LITTLE ROCK, Ark. – Behind all the immigration debates and statistics are real people, such as Amanda Paris Perez.

Perez was born and raised in Rogers and still lives there, taking care of her two young children and helping her husband, Oscar, run a small construction firm.

Oscar slipped into the country when he was 17, and over the last decade and a half, he's slowly worked to build a life and a business in Rogers.

A few years ago he had a brush with the law – a DUI and a minor drug charge. His wife says he's cleared his record, but it still looks like he'll be deported.

She says losing him will tear their family apart.

"My husband cries, he goes in the garage every night and cries,” she says. “And the kids are, like, 'Well, what's dad doing,' and I have to lie to them and tell them he's working on something.

“But the day he doesn't come home they're going to ask questions, and I don't know what answers to give them."

Oscar Perez is to report for deportation next week.

Perez Roofing and Masonry has three employees, sometimes more.

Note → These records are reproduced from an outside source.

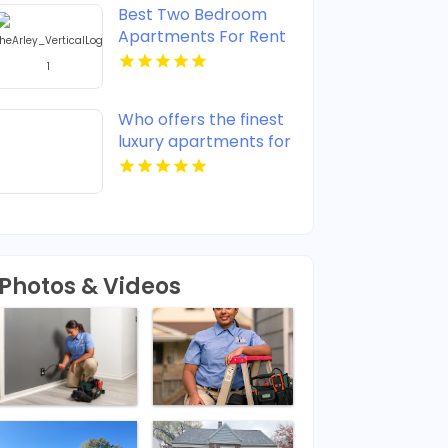
Best Two Bedroom
Apartments For Rent
in Noblesville IN
Who offers the finest
luxury apartments for
rent in Indianapolis IN?
Mozzo Apartments
provides upscale
designs and high-end
amenities.
Photos & Videos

Amanda says the company will shut down without her husband, but she's also willing to lose it to keep him in the country.

She says they'll fight to keep Oscar here, calling members of Congress and putting up a petition on Facebook, anything that might work.

"I tell my lawyer, 'Let's file another appeal, I don't care what it takes,'” she says. “I'll put my house up for sale. I'll lose my business. Whatever it takes, as long as he's here with me."

Since he entered the country illegally, Oscar Perez can't qualify for citizenship as the law now stands.

Amanda says her husband worked hard to clear his record of the DUI and drug charge, in the hope that he might at least avoid being deported. She says he now has a spotless criminal history and should be able to stay here.

"My husband's charges were expunged,” she says. “He did everything the state of Arkansas asked him to do, above and beyond. And I'm just pleading to anybody that is willing to help or can help, to help us."